=== Supplied data ===

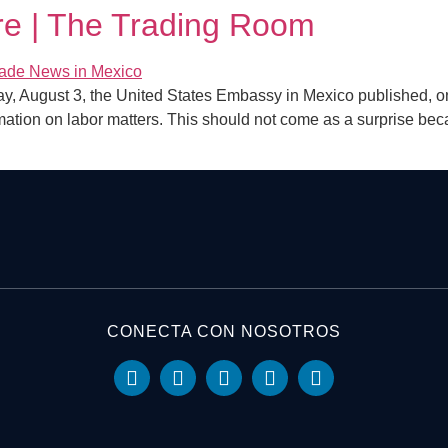
e | The Trading Room
August 3, the United States Embassy in Mexico published, on 
rmation on labor matters. This should not come as a surprise beca
CONECTA CON NOSOTROS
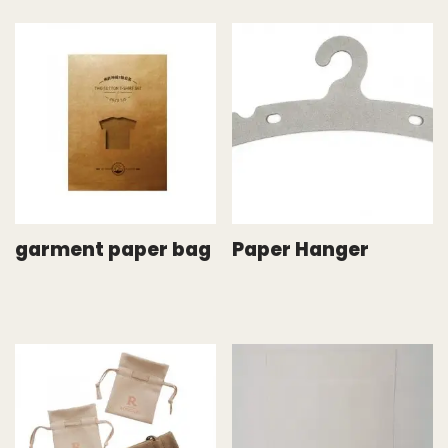
garment paper bag
Paper Hanger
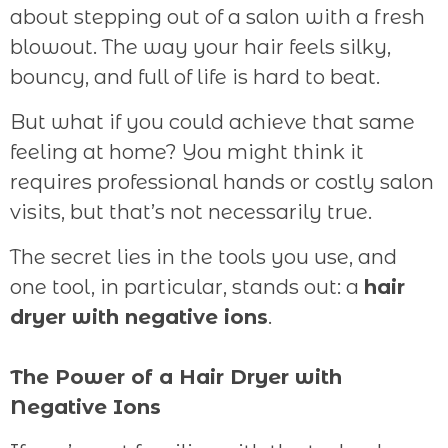
about stepping out of a salon with a fresh
blowout. The way your hair feels silky,
bouncy, and full of life is hard to beat.
But what if you could achieve that same
feeling at home? You might think it
requires professional hands or costly salon
visits, but that’s not necessarily true.
The secret lies in the tools you use, and
one tool, in particular, stands out: a
hair
dryer with negative ions
.
The Power of a Hair Dryer with
Negative Ions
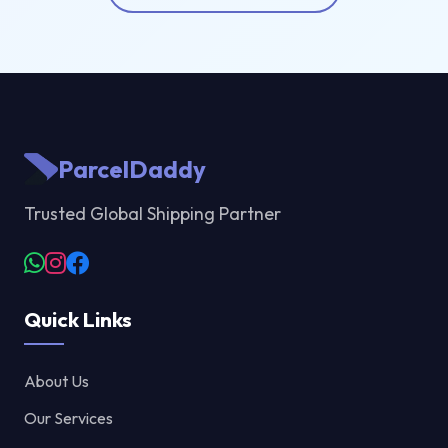
ParcelDaddy
Trusted Global Shipping Partner
Quick Links
About Us
Our Services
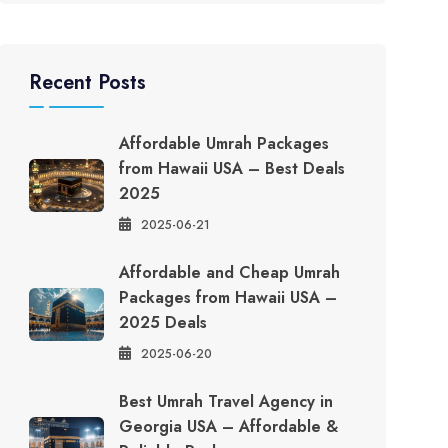
Recent Posts
Affordable Umrah Packages
from Hawaii USA – Best Deals
2025
2025-06-21
Affordable and Cheap Umrah
Packages from Hawaii USA –
2025 Deals
2025-06-20
Best Umrah Travel Agency in
Georgia USA – Affordable &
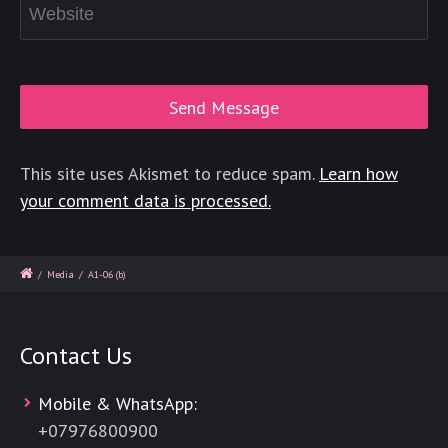
This site uses Akismet to reduce spam.
Learn how
your comment data is processed.
/
Media
/
A1-06 (b)
Contact Us
Mobile & WhatsApp:
+
07976800900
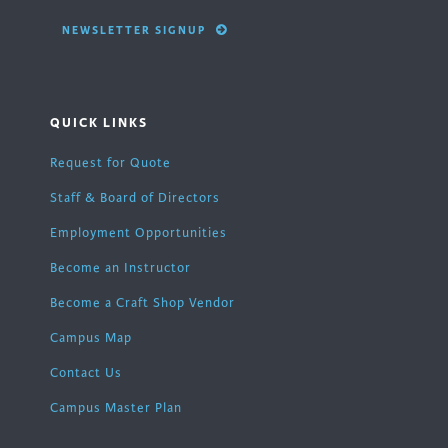
NEWSLETTER SIGNUP
QUICK LINKS
Request for Quote
Staff & Board of Directors
Employment Opportunities
Become an Instructor
Become a Craft Shop Vendor
Campus Map
Contact Us
Campus Master Plan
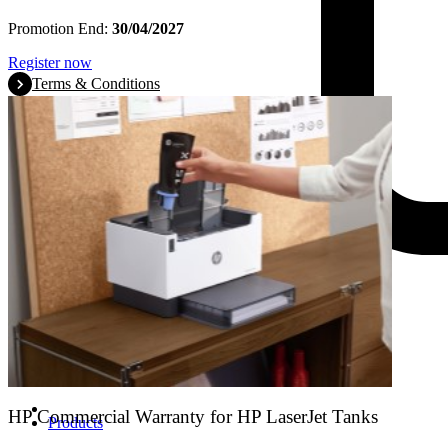
Promotion End:
30/04/2027
Register now
Terms & Conditions
HP Commercial Warranty for HP LaserJet Tanks
Products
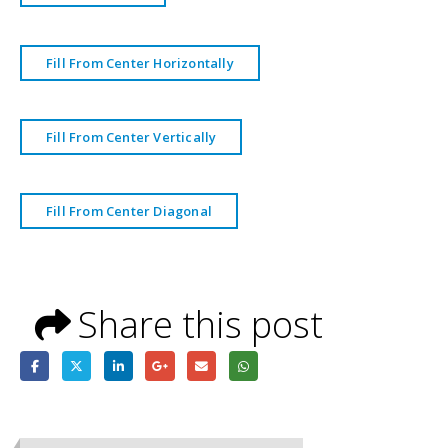
Fill From Center Horizontally
Fill From Center Vertically
Fill From Center Diagonal
Share this post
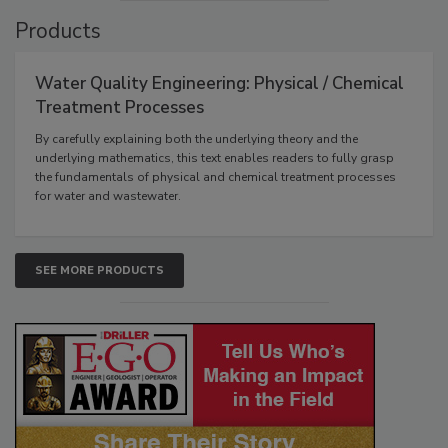
Products
Water Quality Engineering: Physical / Chemical
Treatment Processes
By carefully explaining both the underlying theory and the
underlying mathematics, this text enables readers to fully grasp
the fundamentals of physical and chemical treatment processes
for water and wastewater.
SEE MORE PRODUCTS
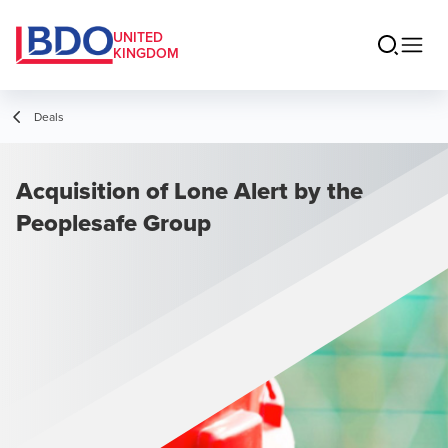
UNITED
KINGDOM
Deals
Acquisition of Lone Alert by the
Peoplesafe Group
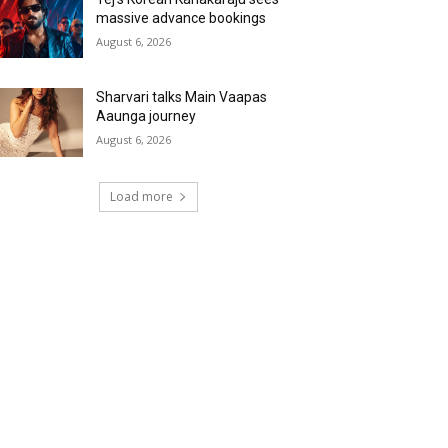
massive advance bookings
August 6, 2026
Sharvari talks Main Vaapas
Aaunga journey
August 6, 2026
Load more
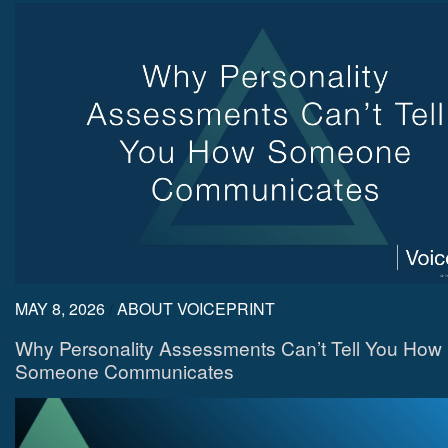
MAY 8, 2026
/
ABOUT VOICEPRINT
Why Personality Assessments Can’t Tell You How
Someone Communicates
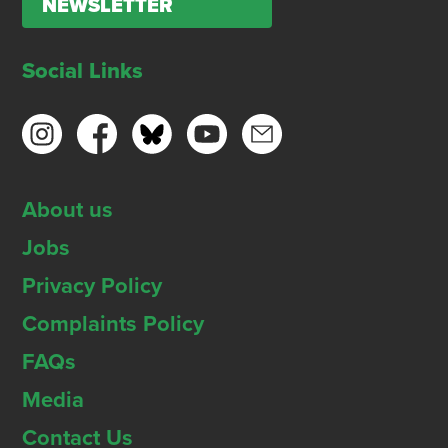
NEWSLETTER
Social Links
About us
Jobs
Privacy Policy
Complaints Policy
FAQs
Media
Contact Us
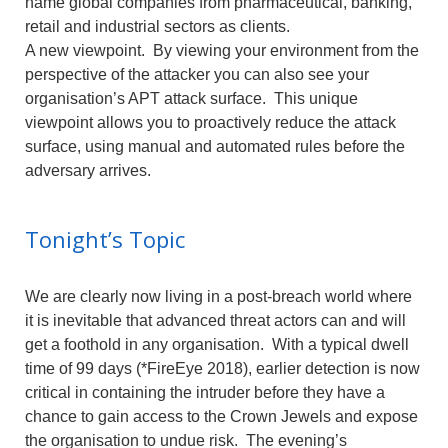
name global companies from pharmaceutical, banking,
retail and industrial sectors as clients.
A new viewpoint. By viewing your environment from the
perspective of the attacker you can also see your
organisation’s APT attack surface. This unique
viewpoint allows you to proactively reduce the attack
surface, using manual and automated rules before the
adversary arrives.
Tonight’s Topic
We are clearly now living in a post-breach world where
it is inevitable that advanced threat actors can and will
get a foothold in any organisation. With a typical dwell
time of 99 days (*FireEye 2018), earlier detection is now
critical in containing the intruder before they have a
chance to gain access to the Crown Jewels and expose
the organisation to undue risk. The evening’s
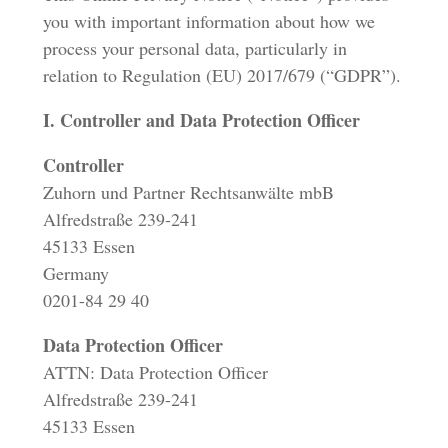
you with important information about how we
process your personal data, particularly in
relation to Regulation (EU) 2017/679 (“GDPR”).
I. Controller and Data Protection Officer
Controller
Zuhorn und Partner Rechtsanwälte mbB
Alfredstraße 239-241
45133 Essen
Germany
0201-84 29 40
Data Protection Officer
ATTN: Data Protection Officer
Alfredstraße 239-241
45133 Essen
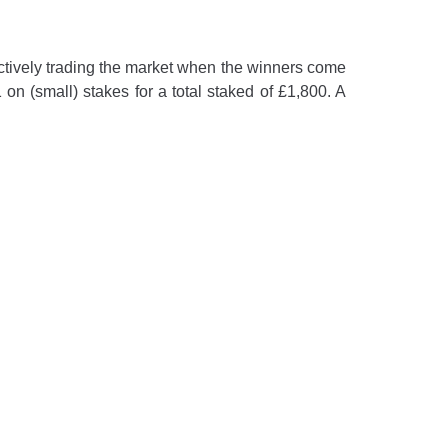
e actively trading the market when the winners come
 on (small) stakes for a total staked of £1,800. A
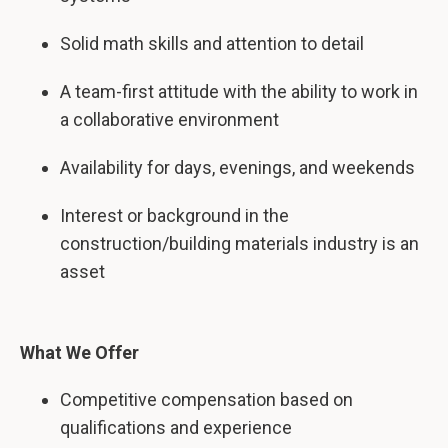
Solid math skills and attention to detail
A team-first attitude with the ability to work in
a collaborative environment
Availability for days, evenings, and weekends
Interest or background in the
construction/building materials industry is an
asset
What We Offer
Competitive compensation based on
qualifications and experience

===

Write out the records above exactly. Begin with the first line, end with the line holding "bouncy, and full of life is hard to beat.", and drop the pictures.

e | The Trading Room
August 3, the United States Embassy in Mexico published, on 
rmation on labor matters. This should not come as a surprise beca
CONECTA CON NOSOTROS
garment paper bag
Paper Hanger
about stepping out of a salon with a fresh
blowout. The way your hair feels silky,
bouncy, and full of life is hard to beat.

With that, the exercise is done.